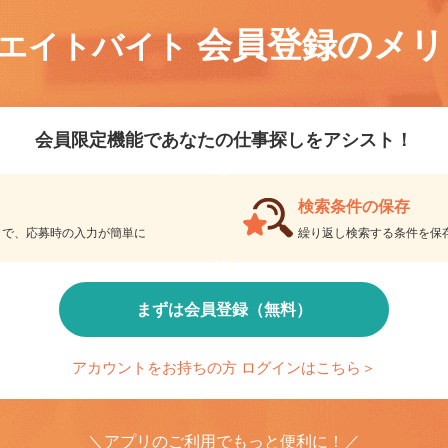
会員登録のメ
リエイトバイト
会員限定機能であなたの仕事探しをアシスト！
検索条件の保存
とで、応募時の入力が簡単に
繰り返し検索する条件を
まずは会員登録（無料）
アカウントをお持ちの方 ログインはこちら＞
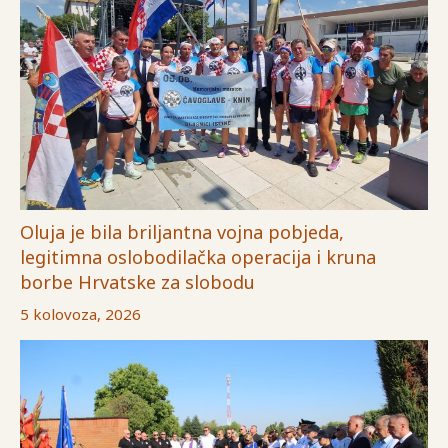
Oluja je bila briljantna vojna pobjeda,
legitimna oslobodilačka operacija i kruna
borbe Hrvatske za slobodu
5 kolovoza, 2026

═══

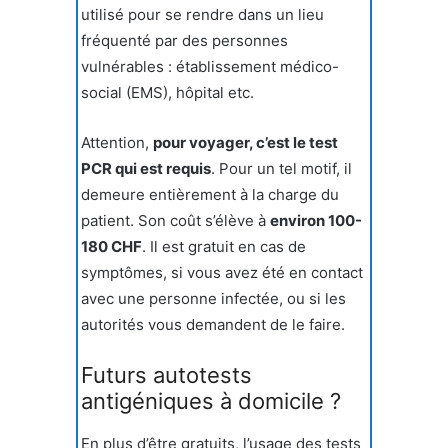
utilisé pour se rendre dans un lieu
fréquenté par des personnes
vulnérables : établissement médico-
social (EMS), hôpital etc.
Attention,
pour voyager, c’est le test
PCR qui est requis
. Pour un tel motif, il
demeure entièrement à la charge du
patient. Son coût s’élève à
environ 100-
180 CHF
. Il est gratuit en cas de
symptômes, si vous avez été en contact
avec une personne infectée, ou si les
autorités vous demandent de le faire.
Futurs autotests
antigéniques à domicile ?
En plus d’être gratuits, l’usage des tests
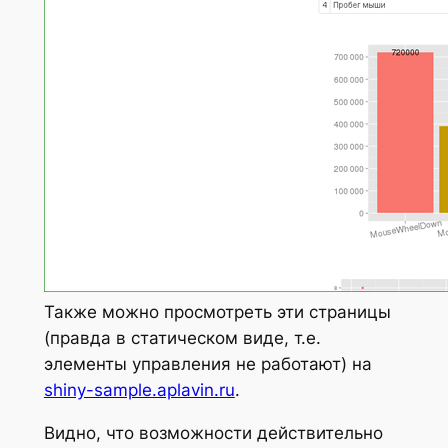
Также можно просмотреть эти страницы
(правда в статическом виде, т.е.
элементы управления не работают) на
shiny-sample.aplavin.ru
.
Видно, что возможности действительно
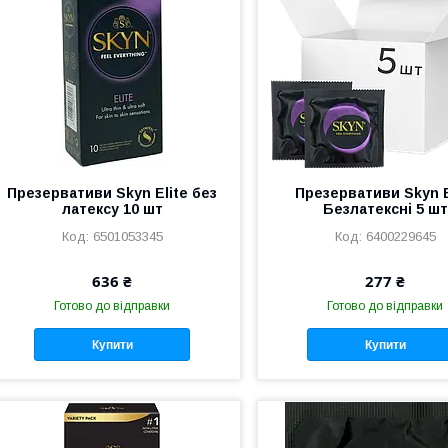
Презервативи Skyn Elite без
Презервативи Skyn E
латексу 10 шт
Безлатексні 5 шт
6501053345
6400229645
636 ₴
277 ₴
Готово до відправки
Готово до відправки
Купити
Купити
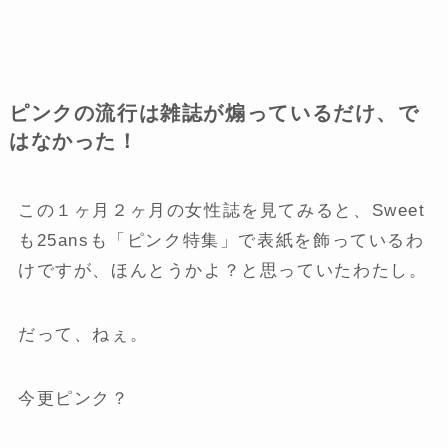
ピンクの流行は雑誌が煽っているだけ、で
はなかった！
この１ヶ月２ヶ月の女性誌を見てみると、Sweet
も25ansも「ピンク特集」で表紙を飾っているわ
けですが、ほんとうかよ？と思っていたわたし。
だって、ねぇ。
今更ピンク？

═══

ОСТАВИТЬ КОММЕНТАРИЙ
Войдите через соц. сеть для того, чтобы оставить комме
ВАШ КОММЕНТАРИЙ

═══

_Action item_. Which lines hold the word "КОММЕНТАРИЙ"? Return all of them from the records above.

_Task solution_.
ОСТАВИТЬ КОММЕНТАРИЙ
ВАШ КОММЕНТАРИЙ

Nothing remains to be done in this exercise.